JAKARTA, KOMPAS.com - Pengacara Brigjen Hendra Kurniawan, Henry Yosodiningrat, menyebutkan, kliennya dan lima terdakwa obstruction of justice tak tahu bahwa Ferdy Sambo merekayasa kasus kematian Brigadir Yosua di awal terungkapnya perkara ini.
Belakangan, kata Henry, Sambo telah mengakui dirinya merekayasa kasus sehingga berharap para anak buahnya tak dihukum.
"Saya pernah berkomunikasi dengan Ferdy Sambo, saya tanyakan, 'apa yang Anda ceritakan kepada Hendra (Brigjen Hendra Kurniawan), kepada Agus (Kombes Agus Nurpatria), apakah itu cerita sesuai dengan peristiwa yang sesungguhnya atau rekayasa saudara?'. Dia katakan itu rekayasa," kata Henry dalam program Satu Meja Kompas TV, Rabu (26/10/2022).

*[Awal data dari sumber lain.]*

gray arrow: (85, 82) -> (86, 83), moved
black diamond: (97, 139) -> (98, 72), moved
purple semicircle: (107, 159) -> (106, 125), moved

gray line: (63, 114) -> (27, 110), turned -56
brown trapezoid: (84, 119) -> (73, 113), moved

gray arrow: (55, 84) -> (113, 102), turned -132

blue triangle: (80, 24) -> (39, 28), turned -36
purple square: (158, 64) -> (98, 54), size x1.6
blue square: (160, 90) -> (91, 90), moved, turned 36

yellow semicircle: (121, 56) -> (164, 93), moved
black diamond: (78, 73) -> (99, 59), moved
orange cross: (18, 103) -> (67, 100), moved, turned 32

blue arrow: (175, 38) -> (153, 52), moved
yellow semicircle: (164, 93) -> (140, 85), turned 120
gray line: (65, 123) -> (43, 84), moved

"Apakah mereka tahu bahwa itu cerita rekayasa? Dia katakan tidak," lanjut Henry mengingat percakapannya dengan Sambo.
Kepada Henry, Sambo pun sudah mengakui dirinya bersalah karena sempat berkata tidak jujur soal kematian Brigadir Yosua di depan para anak buahnya.

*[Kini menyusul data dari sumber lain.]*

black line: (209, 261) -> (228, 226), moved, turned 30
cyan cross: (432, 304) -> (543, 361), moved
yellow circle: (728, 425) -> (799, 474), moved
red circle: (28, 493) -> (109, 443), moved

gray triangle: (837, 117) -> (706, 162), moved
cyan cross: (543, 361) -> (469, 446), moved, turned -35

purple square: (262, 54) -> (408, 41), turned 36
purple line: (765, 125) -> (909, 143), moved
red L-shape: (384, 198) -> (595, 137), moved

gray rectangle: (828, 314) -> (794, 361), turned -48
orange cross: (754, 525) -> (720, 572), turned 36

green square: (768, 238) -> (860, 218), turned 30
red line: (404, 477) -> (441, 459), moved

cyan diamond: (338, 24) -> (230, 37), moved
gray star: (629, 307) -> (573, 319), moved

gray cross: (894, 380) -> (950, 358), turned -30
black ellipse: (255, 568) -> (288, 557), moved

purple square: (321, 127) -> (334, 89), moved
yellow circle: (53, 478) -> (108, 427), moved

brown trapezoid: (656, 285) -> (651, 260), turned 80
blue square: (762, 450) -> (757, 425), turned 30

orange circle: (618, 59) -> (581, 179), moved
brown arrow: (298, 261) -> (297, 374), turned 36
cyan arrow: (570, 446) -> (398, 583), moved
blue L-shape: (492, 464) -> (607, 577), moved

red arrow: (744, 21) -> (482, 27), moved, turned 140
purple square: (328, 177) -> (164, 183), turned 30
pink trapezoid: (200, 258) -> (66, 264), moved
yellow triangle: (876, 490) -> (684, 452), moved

Oleh karenanya, kata dia, mantan Kepala Divisi Profesi dan Pengamanan (Kadiv Propam) itu berjanji untuk bertanggung jawab dalam kasus ini dan berharap hukuman dialihkan ke dirinya.
"Oleh karena itu saya merasa bersalah, saya merasa berdosa, saya merasa bertanggung jawab, saya ambil alih kesalahan mereka dan saya sudah nyatakan orang-orang ini tidak pantas untuk dihukum, dia (Ferdy Sambo) bilang," ucap Henry menirukan perkataan Sambo.
Henry juga berkata bahwa kliennya menuruti perintah Sambo untuk mengganti dan merusak rekaman CCTV karena awalnya mengira baku tembak antara Brigadir Yosua dengan Richard Eliezer atau Bharada E benar adanya.
Seandainya tahu bahwa banyak kebohongan dalam kasus ini termasuk soal pelecehan Yosua terhadap Putri Candrawathi, kata Henry, kliennya tak akan menuruti perintah Sambo.
"Kalau saja tahu itu rekayasa, sudah barang tentu tidak mereka lakukan," kata dia.
Henry pun berharap, ini bakal menjadi pertimbangan hakim di persidangan dalam mengadili para anak buah Sambo yang terjerat perkara obstruction of justice.
Adapun kasus obstruction of justice kematian Brigarir Yosua menjerat tujuh orang polisi, salah satunya Ferdy Sambo yang belakangan sudah dipecat sebagai Kadiv Propam Polri.
Lalu, enam orang lainnya yakni Brigjen Hendra Kurniawan, Kombes Agus Nurpatria, AKBP Arif Rachman Arifin, Kompol Baiquni Wibowo, Kompol Chuck Putranto, dan AKP Irfan Widyanto.
Para terdakwa disebut merusak sejumlah barang bukti pembunuhan Brigadir Yosua, seperti mengganti, memindahkan, dan merusak rekaman CCTV di sekitar lokasi penembakan.
Mereka didakwa melanggar Pasal 340 KUHP subsider Pasal 338 KUHP juncto Pasal 55 Ayat (1) ke-1 KUHP jo Pasal 56 ke-1 KUHP.
Menurut dakwaan jaksa, pembunuhan terhadap Yosua dilatarbelakangi oleh pernyataan Putri yang mengaku telah dilecehkan oleh Yosua di Magelang, Jawa Tengah, Kamis (7/7/2022).
Pengakuan yang belum diketahui kebenarannya itu lantas membuat Sambo marah hingga akhirnya menyusun strategi untuk membunuh Yosua.
Disebutkan bahwa mulanya, Sambo menyuruh Ricky Rizal atau Bripka RR menembak Yosua. Namun, Ricky menolak dan Sambo beralih memerintahkan Richard Eliezer atau Bharada E.
Brigadir Yosua dieksekusi dengan cara ditembak 2-3 kali oleh Bharada E di rumah dinas Sambo di Kompleks Polri Duren Tiga, Jakarta Selatan, Jumat (8/7/2022). Setelahnya, Sambo menembak kepala belakang Yosua hingga korban tewas.
Mantan jenderal bintang dua Polri itu lantas menembakkan pistol milik Yosua ke dinding-dinding untuk menciptakan narasi tembak menembak antara Brigadir J dan Bharada E yang berujung pada tewasnya Yosua.